> Supplied records:
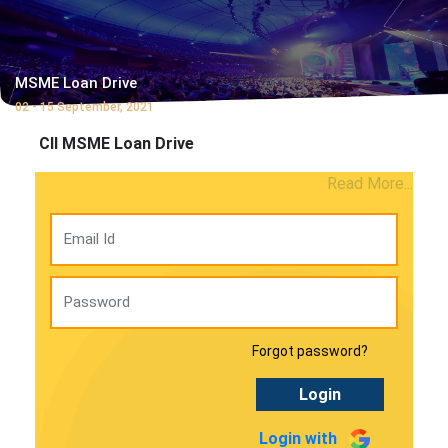
MSME Loan Drive
02 - 15 September, 2021
CII MSME Loan Drive
Read More...
Forgot password?
Login
Login with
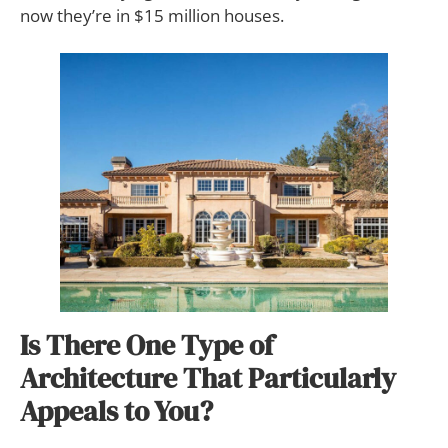
now they’re in $15 million houses.
Is There One Type of
Architecture That Particularly
Appeals to You?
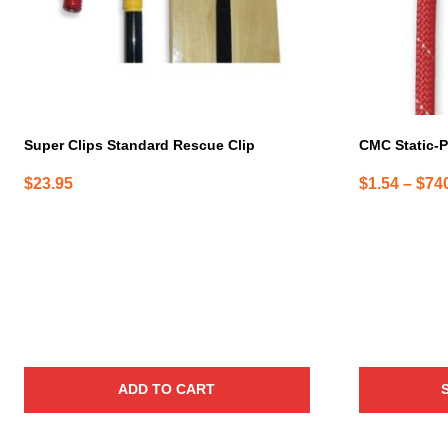
may
be
chosen
on
the
product
page
Super Clips Standard Rescue Clip
CMC Static-P
$
23.95
$
1.54
–
$
74
ADD TO CART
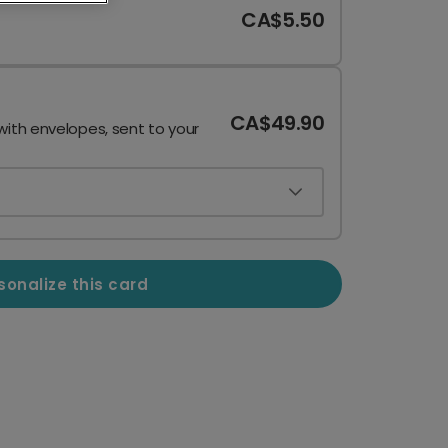
CA$5.50
CA$49.90
with envelopes, sent to your
sonalize this card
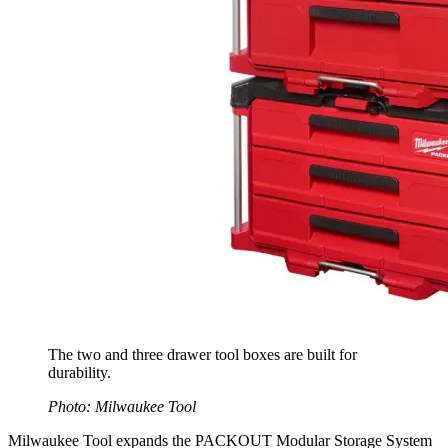
The two and three drawer tool boxes are built for
durability.
Photo: Milwaukee Tool
Milwaukee Tool expands the PACKOUT Modular Storage System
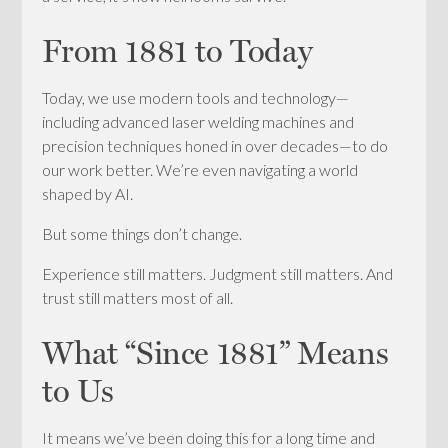
From 1881 to Today
Today, we use modern tools and technology—
including advanced laser welding machines and
precision techniques honed in over decades—to do
our work better. We’re even navigating a world
shaped by AI.
But some things don’t change.
Experience still matters. Judgment still matters. And
trust still matters most of all.
What “Since 1881” Means
to Us
It means we’ve been doing this for a long time and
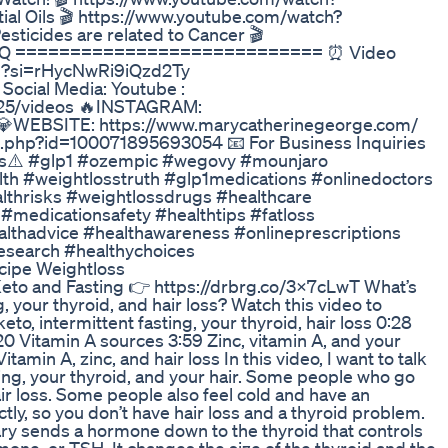
al Oils 🎬 https://www.youtube.com/watch?
ticides are related to Cancer 🎬
XAdQ ============================ ⏰ Video
bAM?si=rHycNwRi9iQzd2Ty
cial Media: Youtube :
25/videos 🔥INSTAGRAM:
 💎WEBSITE: https://www.marycatherinegeorge.com/
.php?id=100071895693054 📧 For Business Inquiries
ags⚠️ #glp1 #ozempic #wegovy #mounjaro
alth #weightlosstruth #glp1medications #onlinedoctors
hrisks #weightlossdrugs #healthcare
 #medicationsafety #healthtips #fatloss
althadvice #healthawareness #onlineprescriptions
search #healthychoices
cipe Weightloss
eto and Fasting 👉 https://drbrg.co/3X7cLwT What’s
, your thyroid, and hair loss? Watch this video to
o, intermittent fasting, your thyroid, hair loss 0:28
0 Vitamin A sources 3:59 Zinc, vitamin A, and your
tamin A, zinc, and hair loss In this video, I want to talk
ting, your thyroid, and your hair. Some people who go
air loss. Some people also feel cold and have an
tly, so you don’t have hair loss and a thyroid problem.
tary sends a hormone down to the thyroid that controls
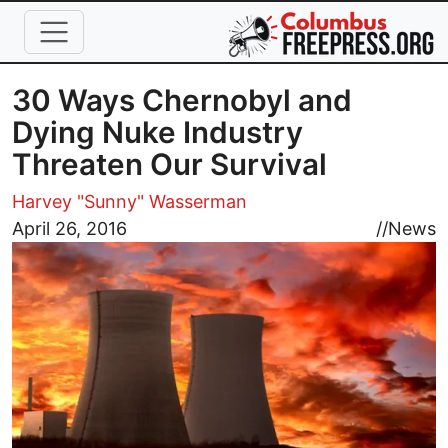
Skip to main content
30 Ways Chernobyl and
Dying Nuke Industry
Threaten Our Survival
Harvey "Sunny" Wasserman
Image
April 26, 2016
//
News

> Activity: Every line from the data above that contains "have" must appear in the answer.

> Your solution:
air loss. Some people also feel cold and have an
tly, so you don’t have hair loss and a thyroid problem.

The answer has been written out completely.